Groen Bart, Links Thera P, van den Berg Paul P, Hellinga Marieke, Moerman Sharon, Visser Gerard H A, Sluiter Wim J, Faas Marijke M, Schreuder Manon C J, Visser Willy, Geelhoed-Duijvestijn Petronella H L M, Bianchi Rutgert, Bartelink Anton K M, de Valk Harold W
Department of Endocrinology, University Medical Centre Groningen, University of Groningen, Hanzeplein 1, 9713 GZ Groningen, The Netherlands ; Department of Obstetrics and Gynaecology, University Medical Centre Groningen, University of Groningen, Hanzeplein 1, 9713 GZ Groningen, The Netherlands.
ISRN Obstet Gynecol. 2013 Oct 30;2013:361435. doi: 10.1155/2013/361435. eCollection 2013.
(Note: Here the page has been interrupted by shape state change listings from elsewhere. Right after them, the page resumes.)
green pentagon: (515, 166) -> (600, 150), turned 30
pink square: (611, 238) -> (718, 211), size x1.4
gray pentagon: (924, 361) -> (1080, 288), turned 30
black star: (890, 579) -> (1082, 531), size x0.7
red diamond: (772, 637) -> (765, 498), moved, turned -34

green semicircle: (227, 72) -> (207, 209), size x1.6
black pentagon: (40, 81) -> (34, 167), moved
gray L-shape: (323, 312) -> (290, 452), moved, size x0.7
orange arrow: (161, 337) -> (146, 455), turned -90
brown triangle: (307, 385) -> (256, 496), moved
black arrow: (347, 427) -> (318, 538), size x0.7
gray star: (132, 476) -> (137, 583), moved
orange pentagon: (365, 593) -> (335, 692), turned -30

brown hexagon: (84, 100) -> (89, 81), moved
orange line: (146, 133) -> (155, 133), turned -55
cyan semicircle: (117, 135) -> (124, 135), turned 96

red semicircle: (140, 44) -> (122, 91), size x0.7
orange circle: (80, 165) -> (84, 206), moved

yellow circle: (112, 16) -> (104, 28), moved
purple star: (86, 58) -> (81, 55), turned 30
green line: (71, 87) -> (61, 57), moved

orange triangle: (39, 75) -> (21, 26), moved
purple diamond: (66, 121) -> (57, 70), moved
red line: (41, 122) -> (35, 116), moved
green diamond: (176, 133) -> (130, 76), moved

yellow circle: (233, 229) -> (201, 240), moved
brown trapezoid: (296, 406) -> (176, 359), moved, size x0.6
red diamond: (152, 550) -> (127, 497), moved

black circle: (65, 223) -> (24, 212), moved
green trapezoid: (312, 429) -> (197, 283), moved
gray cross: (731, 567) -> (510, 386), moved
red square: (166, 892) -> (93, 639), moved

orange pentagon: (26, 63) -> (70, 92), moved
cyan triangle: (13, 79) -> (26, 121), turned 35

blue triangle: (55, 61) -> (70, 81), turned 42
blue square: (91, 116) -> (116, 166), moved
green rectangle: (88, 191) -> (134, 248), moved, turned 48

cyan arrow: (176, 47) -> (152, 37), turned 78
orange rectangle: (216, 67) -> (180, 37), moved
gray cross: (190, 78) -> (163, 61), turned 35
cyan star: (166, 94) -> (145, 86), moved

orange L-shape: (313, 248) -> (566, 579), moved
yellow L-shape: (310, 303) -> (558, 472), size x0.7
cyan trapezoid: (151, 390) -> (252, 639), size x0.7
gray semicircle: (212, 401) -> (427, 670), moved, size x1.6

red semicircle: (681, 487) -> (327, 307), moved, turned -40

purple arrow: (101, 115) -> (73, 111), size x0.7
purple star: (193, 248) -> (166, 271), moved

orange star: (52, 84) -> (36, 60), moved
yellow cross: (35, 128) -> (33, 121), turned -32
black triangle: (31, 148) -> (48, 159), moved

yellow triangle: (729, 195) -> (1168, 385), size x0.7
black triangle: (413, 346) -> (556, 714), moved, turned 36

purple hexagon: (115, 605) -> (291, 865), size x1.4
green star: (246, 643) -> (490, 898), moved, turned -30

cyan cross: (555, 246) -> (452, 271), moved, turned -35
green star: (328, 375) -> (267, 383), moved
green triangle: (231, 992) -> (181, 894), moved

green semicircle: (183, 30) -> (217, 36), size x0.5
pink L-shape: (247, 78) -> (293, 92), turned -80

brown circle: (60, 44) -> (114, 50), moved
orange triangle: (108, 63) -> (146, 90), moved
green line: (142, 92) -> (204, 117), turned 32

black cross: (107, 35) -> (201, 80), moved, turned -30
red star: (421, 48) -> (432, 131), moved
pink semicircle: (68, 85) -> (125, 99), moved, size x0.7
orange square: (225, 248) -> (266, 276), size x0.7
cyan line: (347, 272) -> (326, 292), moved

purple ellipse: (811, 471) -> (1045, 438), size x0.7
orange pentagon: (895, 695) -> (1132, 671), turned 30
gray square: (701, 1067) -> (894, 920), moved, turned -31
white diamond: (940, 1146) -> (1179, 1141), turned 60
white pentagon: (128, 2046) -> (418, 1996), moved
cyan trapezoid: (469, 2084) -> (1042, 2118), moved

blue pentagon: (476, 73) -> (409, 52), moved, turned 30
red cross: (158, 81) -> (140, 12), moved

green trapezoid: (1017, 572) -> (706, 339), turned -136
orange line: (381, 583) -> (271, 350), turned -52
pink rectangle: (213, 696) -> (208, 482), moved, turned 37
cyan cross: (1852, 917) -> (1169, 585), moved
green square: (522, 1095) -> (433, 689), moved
Objective. To assess the incidence of adverse pregnancy outcome in native and nonnative Dutch women with pregestational type 2 diabetes (T2D) in a multicenter study in The Netherlands. Methods. Maternal characteristics and pregnancy outcome were retrospectively reviewed and the influence of ethnicity on outcome was evaluated using independent t-test, Mann-Whitney U-test, and chi-square test. Results. 272 pregnant women (80 native and 192 non-native Dutch) with pregestational T2D were included. Overall outcome was unfavourable, with a perinatal mortality of 4.8%, major congenital malformations of 6.3%, preeclampsia of 11%, preterm birth of 19%, birth weight >90th percentile of 32%, and a Caesarean section rate of 42%. In nonnative Dutch women, the glycemic control was slightly poorer and the gestational age at booking somewhat later as compared to native Dutch women. However, there were no differences in incidence of preeclampsia/HELLP, preterm birth, perinatal mortality, macrosomia, and congenital malformations between those two groups. Conclusions. A high incidence of adverse pregnancy outcomes was found in women with pregestational T2D, although the outcome was comparable between native and non-native Dutch women. This suggests that easy access to and adequate participation in the local health care systems contribute to these comparable outcomes, offsetting potential disadvantages in the non-native group.
目的。在荷兰的一项多中心研究中,评估患有孕前2型糖尿病(T2D)的荷兰本土和非本土女性不良妊娠结局的发生率。方法。回顾性分析孕产妇特征和妊娠结局,并使用独立t检验、曼-惠特尼U检验和卡方检验评估种族对结局的影响。结果。纳入了272例患有孕前T2D的孕妇(80例荷兰本土孕妇和192例非荷兰本土孕妇)。总体结局不佳,围产期死亡率为4.8%,严重先天性畸形率为6.3%,子痫前期发生率为11%,早产率为19%,出生体重>第90百分位数的比例为32%,剖宫产率为42%。与荷兰本土女性相比,非荷兰本土女性的血糖控制略差,首次产前检查时的孕周稍晚。然而,两组之间子痫前期/溶血、肝酶升高和血小板减少综合征(HELLP)、早产、围产期死亡率、巨大儿和先天性畸形的发生率没有差异。结论。患有孕前T2D的女性不良妊娠结局发生率较高,尽管荷兰本土和非本土女性的结局相当。这表明,方便获得并充分参与当地医疗保健系统有助于取得这些相当的结局,抵消了非本土群体的潜在劣势。